Partners for Pets is an animal shelter in Illinois that goes above and beyond the call of duty by reaching out to "kill shelters" and saving Dogs and cats who are doomed to be euthanized, as well as taking on the care of pets who are in need of medical attention that normal shelters are unable to provide. According to their website, Partners for Pets also offers the unique and desperately needed service of fostering animals until they have been chosen for adoption. While 95 percent of their dogs and cats are housed in the shelter, the remaining 5 percent are fostered in homes of volunteers.

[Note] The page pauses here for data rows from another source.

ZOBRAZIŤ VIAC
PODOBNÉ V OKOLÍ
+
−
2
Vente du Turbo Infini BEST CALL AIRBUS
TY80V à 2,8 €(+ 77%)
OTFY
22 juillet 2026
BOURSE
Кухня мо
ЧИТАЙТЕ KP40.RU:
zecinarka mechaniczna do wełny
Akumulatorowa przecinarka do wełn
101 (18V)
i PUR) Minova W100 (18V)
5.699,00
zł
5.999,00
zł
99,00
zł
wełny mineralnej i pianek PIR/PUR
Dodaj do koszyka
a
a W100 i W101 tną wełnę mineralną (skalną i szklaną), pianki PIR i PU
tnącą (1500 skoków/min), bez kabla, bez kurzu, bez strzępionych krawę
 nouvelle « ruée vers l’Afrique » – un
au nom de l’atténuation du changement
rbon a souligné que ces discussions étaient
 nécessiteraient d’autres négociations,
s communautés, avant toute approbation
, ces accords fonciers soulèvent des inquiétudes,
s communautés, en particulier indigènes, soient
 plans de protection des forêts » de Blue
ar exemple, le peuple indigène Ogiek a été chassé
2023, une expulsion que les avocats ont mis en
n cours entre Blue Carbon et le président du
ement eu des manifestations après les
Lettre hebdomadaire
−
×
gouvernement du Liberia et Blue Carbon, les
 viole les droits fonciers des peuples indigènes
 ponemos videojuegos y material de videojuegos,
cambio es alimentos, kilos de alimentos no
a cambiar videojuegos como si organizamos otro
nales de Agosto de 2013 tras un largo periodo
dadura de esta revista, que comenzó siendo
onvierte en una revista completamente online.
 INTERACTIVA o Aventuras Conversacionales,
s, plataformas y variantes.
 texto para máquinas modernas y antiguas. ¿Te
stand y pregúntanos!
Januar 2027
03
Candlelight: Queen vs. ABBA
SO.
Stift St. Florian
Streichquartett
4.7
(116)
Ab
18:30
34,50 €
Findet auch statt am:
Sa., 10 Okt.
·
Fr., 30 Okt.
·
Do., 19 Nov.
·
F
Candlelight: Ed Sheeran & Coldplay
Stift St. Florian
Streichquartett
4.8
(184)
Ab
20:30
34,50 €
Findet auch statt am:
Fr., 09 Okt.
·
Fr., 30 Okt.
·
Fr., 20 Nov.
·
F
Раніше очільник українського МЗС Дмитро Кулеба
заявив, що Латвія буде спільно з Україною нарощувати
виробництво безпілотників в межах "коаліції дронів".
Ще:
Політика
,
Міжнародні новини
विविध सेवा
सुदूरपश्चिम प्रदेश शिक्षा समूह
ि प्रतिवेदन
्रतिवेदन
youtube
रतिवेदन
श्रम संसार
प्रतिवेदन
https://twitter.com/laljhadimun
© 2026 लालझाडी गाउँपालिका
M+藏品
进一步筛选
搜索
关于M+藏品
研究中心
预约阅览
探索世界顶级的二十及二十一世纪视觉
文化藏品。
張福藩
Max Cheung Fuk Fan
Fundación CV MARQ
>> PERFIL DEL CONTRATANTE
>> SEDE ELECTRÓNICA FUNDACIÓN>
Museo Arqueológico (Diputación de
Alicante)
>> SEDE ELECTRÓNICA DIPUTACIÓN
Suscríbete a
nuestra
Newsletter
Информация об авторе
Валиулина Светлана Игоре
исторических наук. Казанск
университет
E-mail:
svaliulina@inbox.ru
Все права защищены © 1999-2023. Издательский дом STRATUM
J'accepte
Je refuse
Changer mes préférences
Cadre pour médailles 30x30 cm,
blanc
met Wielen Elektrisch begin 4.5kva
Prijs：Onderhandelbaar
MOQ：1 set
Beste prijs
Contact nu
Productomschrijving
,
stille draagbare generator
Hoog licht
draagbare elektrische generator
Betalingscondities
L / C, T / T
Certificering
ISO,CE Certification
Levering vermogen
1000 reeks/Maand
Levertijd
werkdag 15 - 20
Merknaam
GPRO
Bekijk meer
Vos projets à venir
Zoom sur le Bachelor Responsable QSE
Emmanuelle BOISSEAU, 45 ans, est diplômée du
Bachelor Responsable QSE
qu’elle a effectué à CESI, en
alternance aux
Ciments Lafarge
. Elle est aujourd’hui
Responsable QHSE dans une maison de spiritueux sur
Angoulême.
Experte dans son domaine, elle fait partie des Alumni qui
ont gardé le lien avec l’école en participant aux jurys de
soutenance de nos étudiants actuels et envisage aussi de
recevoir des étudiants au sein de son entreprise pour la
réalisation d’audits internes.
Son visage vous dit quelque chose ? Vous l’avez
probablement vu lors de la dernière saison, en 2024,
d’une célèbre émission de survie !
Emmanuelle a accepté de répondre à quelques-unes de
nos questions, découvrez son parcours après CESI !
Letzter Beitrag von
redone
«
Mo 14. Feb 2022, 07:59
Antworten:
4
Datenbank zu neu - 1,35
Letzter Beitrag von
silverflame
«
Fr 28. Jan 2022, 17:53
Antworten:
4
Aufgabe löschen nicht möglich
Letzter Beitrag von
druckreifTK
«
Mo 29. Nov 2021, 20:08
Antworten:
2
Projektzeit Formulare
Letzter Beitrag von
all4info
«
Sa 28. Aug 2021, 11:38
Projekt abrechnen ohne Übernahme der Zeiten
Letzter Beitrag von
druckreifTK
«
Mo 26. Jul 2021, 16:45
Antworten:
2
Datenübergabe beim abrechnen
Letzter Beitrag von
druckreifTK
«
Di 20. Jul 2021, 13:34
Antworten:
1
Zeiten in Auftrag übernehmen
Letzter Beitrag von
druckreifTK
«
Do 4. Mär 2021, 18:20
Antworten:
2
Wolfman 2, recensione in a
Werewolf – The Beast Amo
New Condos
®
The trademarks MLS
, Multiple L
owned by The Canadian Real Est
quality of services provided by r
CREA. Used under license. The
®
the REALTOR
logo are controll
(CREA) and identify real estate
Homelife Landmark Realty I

One violent dog abuse victim stands out

Quite possibly the most heartbreaking story belongs to a sweet, spaniel-mix dog who was found lying with its throat slit, surrounded by a pool of blood. On Thanksgiving Day, 2015, Casey was found by an unnamed woman who quickly called the police, reports The Telegraph. When responding officer Jake Simmons noticed the dog was still alive, he put in a call to animal control officer Steve Bosaw, who was off that day due to the holiday. Nevertheless, Bosaw hurried out to see if the abused canine could be helped. He was surprised to find that, although the animal was lying at death's door, he was not at all threatening.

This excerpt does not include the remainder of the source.